Spike: Deduplicate ci_build_sources

Problem

Another case of unnecessary data duplication: https://gitlab.com/gitlab-org/gitlab/-/blob/29c470086f1a19450565d411792a1cf82c6f637c/lib/gitlab/ci/pipeline/chain/set_build_sources.rb#L18-22 - The table ci_build_sources is always populated for every job.

This feature was added to distinguish jobs coming from security policies vs jobs defined in the .gitlab-ci.yml. Security policy jobs are a great minority, yet we populate this data all the time.

Proposal

Best way would be to see if we could move this data to job definition and deduplicate it since it’s immutable but later we may remove it for archived jobs.

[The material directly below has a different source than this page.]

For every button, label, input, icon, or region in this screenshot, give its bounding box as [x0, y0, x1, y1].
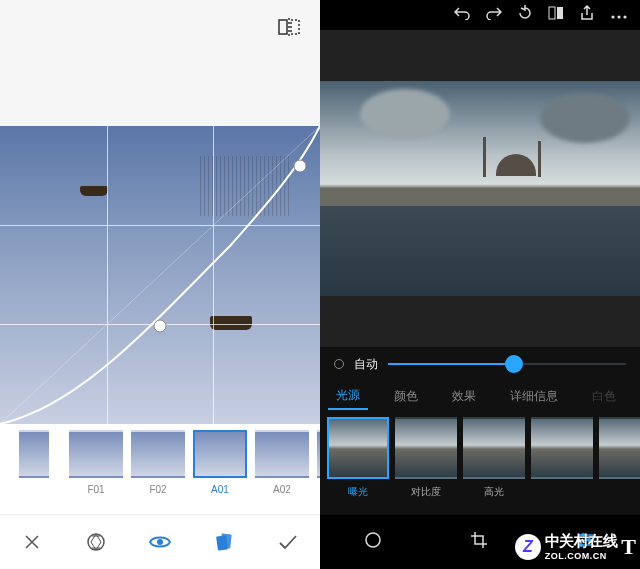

Alternatively we should avoid populating this table in the “default scenario” and use the already existing dynamic value: https://gitlab.com/gitlab-org/gitlab/-/blob/2c63fab5aa0b5432393a5f33d04178a5c36a9438/app/models/ci/build.rb#L1205.

We need to work closely with groupsecurity policies or delegate the work to them, to ensure that the refactoring does not break any existing functionality or expectations.

Expected outcomes

  1. Investigation results outlining why we cannot/should not deduplicate this data, OR

  2. A POC MR with the proposed implementation.

Edited by Leaminn Ma